Come spiega il report Istat, la lieve accelerazione dell’inflazione rilevata rispetto allo stesso periodo dello scorso anno è da imputare alla ripresa
«degli Alimentari non lavorati (+0,8%, da -0,2% di ottobre) e, in minor misura, di altre tipologie di prodotti. Questa dinamica è in parte bilanciata dall’accentuazione della flessione tendenziale dei prezzi degli Energetici non regolamentati (-3,1%, da -2,2% del mese precedente)».

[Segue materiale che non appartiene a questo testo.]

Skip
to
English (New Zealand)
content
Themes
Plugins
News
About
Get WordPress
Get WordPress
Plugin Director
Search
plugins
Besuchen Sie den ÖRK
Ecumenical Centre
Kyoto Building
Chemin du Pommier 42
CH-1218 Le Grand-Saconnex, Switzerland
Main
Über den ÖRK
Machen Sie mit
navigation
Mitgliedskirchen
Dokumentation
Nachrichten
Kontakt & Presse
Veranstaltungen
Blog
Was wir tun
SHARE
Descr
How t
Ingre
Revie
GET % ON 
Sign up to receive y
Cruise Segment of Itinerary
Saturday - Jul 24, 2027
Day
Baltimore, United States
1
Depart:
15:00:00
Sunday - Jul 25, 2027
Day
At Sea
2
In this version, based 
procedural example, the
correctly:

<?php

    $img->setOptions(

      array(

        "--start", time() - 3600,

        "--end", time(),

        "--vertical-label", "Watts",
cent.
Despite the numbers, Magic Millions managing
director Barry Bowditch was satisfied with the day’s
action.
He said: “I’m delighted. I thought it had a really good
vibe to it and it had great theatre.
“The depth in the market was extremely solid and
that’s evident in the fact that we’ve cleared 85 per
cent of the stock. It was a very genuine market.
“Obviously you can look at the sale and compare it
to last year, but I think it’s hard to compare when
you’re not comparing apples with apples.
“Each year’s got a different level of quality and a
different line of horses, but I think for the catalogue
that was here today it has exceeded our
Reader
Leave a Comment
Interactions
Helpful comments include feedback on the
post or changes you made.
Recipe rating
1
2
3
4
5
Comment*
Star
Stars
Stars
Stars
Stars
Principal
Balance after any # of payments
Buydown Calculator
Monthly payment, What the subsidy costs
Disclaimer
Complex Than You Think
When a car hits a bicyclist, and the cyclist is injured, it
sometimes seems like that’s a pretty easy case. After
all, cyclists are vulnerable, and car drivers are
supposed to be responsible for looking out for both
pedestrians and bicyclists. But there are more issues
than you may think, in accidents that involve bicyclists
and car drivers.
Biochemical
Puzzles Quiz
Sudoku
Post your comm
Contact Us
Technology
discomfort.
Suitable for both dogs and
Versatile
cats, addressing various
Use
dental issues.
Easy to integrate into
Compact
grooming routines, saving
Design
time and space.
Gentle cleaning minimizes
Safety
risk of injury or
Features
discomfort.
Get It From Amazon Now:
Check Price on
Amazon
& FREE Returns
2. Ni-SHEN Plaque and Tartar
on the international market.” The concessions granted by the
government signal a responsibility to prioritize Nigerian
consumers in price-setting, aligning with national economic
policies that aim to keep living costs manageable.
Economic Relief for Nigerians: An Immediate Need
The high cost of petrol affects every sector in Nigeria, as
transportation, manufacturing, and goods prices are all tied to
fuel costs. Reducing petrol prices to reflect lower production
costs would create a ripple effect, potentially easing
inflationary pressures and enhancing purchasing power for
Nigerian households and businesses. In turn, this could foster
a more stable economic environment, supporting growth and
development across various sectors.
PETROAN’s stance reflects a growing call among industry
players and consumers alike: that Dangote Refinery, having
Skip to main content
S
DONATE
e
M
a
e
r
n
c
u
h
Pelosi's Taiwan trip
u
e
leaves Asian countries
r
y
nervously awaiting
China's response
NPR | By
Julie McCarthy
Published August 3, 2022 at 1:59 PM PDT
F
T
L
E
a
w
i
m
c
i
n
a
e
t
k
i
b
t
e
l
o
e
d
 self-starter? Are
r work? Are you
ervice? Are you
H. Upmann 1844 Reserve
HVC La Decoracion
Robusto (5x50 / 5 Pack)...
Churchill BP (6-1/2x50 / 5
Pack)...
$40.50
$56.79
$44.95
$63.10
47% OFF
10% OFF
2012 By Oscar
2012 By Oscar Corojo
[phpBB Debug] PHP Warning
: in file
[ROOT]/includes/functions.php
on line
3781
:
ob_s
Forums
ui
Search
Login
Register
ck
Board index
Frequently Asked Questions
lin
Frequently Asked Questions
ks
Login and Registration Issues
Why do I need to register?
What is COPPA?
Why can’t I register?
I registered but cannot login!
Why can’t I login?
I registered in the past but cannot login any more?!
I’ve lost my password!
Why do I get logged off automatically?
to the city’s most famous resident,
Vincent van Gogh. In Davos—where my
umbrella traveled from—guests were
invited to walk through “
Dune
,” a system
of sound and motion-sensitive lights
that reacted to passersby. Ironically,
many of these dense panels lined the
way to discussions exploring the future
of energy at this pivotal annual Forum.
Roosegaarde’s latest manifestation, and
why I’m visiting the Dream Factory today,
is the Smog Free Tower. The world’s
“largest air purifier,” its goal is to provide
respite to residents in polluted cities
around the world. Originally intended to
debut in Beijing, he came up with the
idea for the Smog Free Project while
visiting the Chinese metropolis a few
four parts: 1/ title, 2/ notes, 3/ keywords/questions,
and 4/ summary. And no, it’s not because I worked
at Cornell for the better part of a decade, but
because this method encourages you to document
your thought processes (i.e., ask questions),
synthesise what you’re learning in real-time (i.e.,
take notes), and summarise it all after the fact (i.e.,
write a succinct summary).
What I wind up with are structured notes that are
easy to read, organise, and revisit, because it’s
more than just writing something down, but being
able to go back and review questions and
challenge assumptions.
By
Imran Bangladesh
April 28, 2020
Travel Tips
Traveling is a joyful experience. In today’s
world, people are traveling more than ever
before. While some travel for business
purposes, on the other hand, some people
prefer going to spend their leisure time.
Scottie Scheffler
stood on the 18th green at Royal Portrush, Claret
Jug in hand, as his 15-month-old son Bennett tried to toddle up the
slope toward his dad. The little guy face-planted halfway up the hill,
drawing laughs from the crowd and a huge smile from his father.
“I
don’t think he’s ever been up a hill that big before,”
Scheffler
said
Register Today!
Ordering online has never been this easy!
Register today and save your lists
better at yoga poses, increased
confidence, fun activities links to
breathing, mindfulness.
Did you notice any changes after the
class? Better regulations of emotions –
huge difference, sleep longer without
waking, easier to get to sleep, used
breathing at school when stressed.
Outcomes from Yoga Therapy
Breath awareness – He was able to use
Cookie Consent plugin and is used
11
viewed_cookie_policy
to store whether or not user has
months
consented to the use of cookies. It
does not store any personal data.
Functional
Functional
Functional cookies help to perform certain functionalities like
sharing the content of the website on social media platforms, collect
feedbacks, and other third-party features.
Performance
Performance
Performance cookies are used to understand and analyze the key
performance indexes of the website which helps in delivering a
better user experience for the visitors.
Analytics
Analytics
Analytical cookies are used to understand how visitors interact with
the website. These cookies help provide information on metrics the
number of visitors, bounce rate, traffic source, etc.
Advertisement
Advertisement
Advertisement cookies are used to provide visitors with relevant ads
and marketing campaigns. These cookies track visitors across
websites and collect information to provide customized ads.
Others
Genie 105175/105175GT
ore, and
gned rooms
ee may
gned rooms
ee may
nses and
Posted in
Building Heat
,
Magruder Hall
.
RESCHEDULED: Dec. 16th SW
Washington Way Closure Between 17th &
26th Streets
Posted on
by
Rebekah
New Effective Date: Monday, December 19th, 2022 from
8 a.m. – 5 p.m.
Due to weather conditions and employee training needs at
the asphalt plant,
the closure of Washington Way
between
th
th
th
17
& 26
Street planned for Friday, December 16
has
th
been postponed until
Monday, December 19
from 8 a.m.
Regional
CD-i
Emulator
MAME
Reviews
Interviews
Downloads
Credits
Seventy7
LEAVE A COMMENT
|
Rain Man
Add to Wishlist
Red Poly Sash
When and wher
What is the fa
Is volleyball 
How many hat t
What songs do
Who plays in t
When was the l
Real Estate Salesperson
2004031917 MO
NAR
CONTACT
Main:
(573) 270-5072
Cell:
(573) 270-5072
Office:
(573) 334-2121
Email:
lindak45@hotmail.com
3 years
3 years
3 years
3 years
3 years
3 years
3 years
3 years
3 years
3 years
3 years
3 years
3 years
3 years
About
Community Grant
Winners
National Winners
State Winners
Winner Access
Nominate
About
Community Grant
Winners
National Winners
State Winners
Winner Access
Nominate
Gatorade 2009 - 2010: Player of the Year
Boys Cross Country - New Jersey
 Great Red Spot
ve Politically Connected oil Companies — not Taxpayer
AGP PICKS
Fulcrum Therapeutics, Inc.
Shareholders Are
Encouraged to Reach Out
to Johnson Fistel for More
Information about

L’inflazione di fondo, ovvero quell’indicatore calcolato al netto dei beni energetici e degli alimentari freschi, rimane stabile allo 0,5% mentre l’inflazione al netto dei soli beni energetici sale al +0,6% rispetto al +0,4% della rilevazione precedente (Ottobre 2014).
I prezzi dei prodotti acquistati con maggiore frequenza non variano su base mensile mentre aumentano dello 0,2% su base annua. I prezzi dei beni alimentari, per la cura della casa e della persona crescono dello 0,5% su base mensile e dello 0,4% su base annua.